> _Entries shown_:
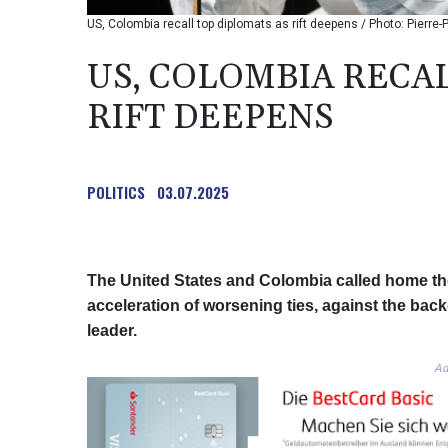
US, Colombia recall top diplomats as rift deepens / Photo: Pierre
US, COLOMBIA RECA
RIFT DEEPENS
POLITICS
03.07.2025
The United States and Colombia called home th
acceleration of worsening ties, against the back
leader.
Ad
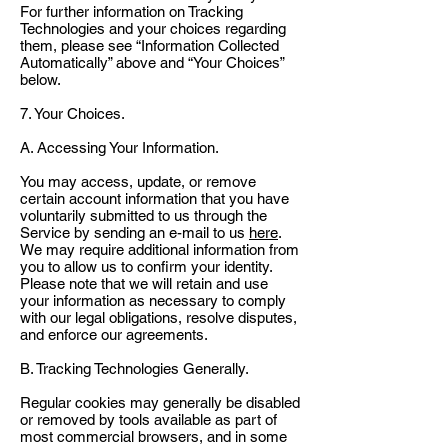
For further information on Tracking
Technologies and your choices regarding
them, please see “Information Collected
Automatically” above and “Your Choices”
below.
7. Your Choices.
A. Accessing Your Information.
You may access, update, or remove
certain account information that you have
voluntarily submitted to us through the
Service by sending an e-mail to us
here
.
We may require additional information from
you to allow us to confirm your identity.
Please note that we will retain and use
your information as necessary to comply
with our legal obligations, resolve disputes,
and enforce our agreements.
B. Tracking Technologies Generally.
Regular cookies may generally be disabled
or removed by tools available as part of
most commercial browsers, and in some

> _Exercise directions_: Would you set down the listing exactly, omitting pictures?

> _Task answer_:
US, Colombia recall top diplomats as rift deepens / Photo: Pierre
US, COLOMBIA RECA
RIFT DEEPENS
POLITICS
03.07.2025
The United States and Colombia called home th
acceleration of worsening ties, against the back
leader.
Ad
For further information on Tracking
Technologies and your choices regarding
them, please see “Information Collected
Automatically” above and “Your Choices”
below.
7. Your Choices.
A. Accessing Your Information.
You may access, update, or remove
certain account information that you have
voluntarily submitted to us through the
Service by sending an e-mail to us
here
.
We may require additional information from
you to allow us to confirm your identity.
Please note that we will retain and use
your information as necessary to comply
with our legal obligations, resolve disputes,
and enforce our agreements.
B. Tracking Technologies Generally.
Regular cookies may generally be disabled
or removed by tools available as part of
most commercial browsers, and in some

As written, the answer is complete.